Motor racing is just one of the sports which for many years has been promoted in connection with certain famous tobacco company names.

Despite all that, the industry is still prepared to suggest to the House that the voluntary code is working. Not only is it not working ; it is being exploited in the most cynical, almost depraved way. If we were asked to give to every teenage or pre-teen child in our constituencies a noxious substance in a mild form to which they would become addicted and because of which they would face possible death and certain illness, the House would react violently. It would say that there was no conceivable way in which hon. Members could be asked to pass or support laws that would somehow or other put children at risk.

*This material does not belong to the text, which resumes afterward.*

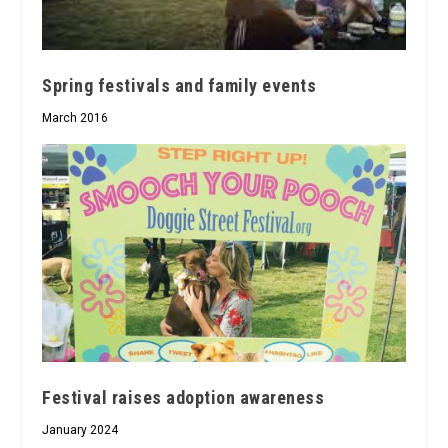
Spring festivals and family events
March 2016
Festival raises adoption awareness
January 2024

But by not insisting on very deliberate controls and by ignoring what is happening in the tobacco industry, that is what we are doing, week after week, month after month.

For about 30 years I have watched developments in the health service and have seen the rising graph of deaths from carcinoma, coronary heart disease and smoking-related diseases. In my active time in the House of Commons, I have done everything that I can to promote the need for controls on the tobacco industry, but it is still necessary for my hon. Friend the Member for Eccles (Miss Lestor) to make her plea tonight. She and I call one another "sister grandmothers" because we have been here for some time and our concern for our families and grandchildren makes us feel strongly that the House of Commons has a duty to protect those who are most at risk. Enough of the cynicism, and of the abandonment of common sense to the promotion of commercial which that are dangerous substances. Enough of a House of Commons which no longer regards health promotion as something that requires equal commitment in terms of money and support to that which is expended by the industry in promoting its goods to the young. Enough of a House of Commons no longer fulfilling its proper watchdog functions and allowing noxious substances to be sold to our children. If we do not understand the implications, the deaths, illnesses and long-term unhappiness of many families will be on the consciences of every elected Member of Parliament.

8.40 pm

Mr. Bob Cryer (Bradford, South) : I am grateful for the opportunity to speak in the debate, and I congratulate my hon. Friend the Member for Eccles (Miss Lestor) on securing an Adjournment debate on the important topic of targeting children in advertising tobacco. It links with the activities of my hon. Friend the Member for Warley, East (Mr. Faulds), who promoted what has become the Children and Young Persons (Protection from Tobacco) Act 1991 to curb advertising at point of sale in retail shops.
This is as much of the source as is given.